Not long ago, the 60-year-old Groth found himself out of a job and considered retiring on a pension built over a career of maintaining computer servers and printers.
Instead, he returned to school to update his computer skills and will soon join a Wisconsin labor force that is decidedly short of workers.
“I could retire now if I wanted,” Groth said. “But I am thinking, I like working.”
Over the last three years, around 3 million Americans over 55 joined or rejoined the workforce, federal data show. The addition of these older workers not only contributed to economic growth, experts say, but helped stop a national decline in the share of adults working or looking for work.

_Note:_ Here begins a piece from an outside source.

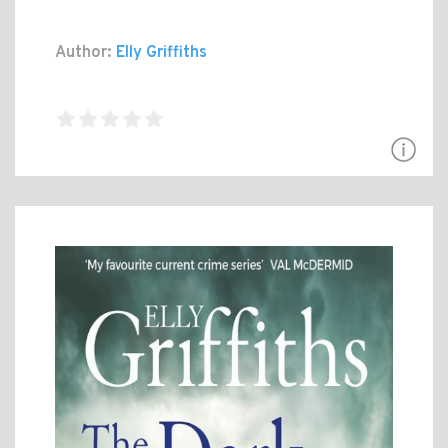
Author:
Elly Griffiths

The trend may have run its course. After adding 5 million new and returning workers of all ages from 2016 to 2018, the U.S. labor force shrank during the first three months of this year. (Graphic: https://tmsnrt.rs/2IpdXGq)
From healthcare to manufacturing, companies in places like Wisconsin are taking longer to hire as they struggle to find workers; some have delayed projects, others have become more willing to hire ex-convicts and less experienced workers bypassed when labor markets were looser, local officials say.

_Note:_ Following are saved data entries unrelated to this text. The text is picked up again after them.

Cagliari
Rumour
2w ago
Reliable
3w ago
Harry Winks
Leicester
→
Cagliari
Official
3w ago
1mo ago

Blue-collar workers are putting in more hours, data show, while overall labor productivity is increasing. Nationally, wages are rising.

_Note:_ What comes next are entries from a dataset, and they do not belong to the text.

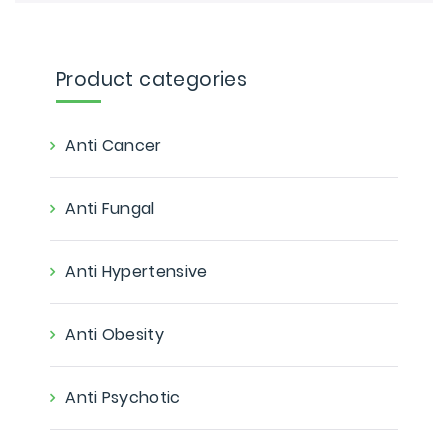
Product categories
Anti Cancer
Anti Fungal
Anti Hypertensive
Anti Obesity
Anti Psychotic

The upshot, according to policymakers, business executives and labor experts interviewed by Reuters, is that the labor market may be nearing its limits.
Over a long enough period, labor shortages can spark investment and raise productivity as companies retool. They can also improve opportunities for minorities with unemployment rates higher than those for whites.
But in the short run they pose a drag.
“Any employer, if they are willing to raise wages enough, at some point will get all the workers they need,” said Gad Levanon, chief economist at the Conference Board and author of a recent report on labor market constraints. “But it is coming at a higher cost… Projects that were profitable in a lower wage environment are not profitable anymore.”
DEALING WITH IT ‘DAY IN AND DAY OUT’
The corridor connecting Chicago to Milwaukee is a testament to the long-running economic expansion.
This is not the Wisconsin of pastures and dairy farms, but a landscape brimming with fulfillment centers and factories. A new interstate lane will allow autonomous trucks to deliver supplies for a high-tech plant being built by China’s Foxconn.
But the combination of low unemployment and an older population puts Wisconsin at the leading edge of where the country’s workforce as a whole is heading.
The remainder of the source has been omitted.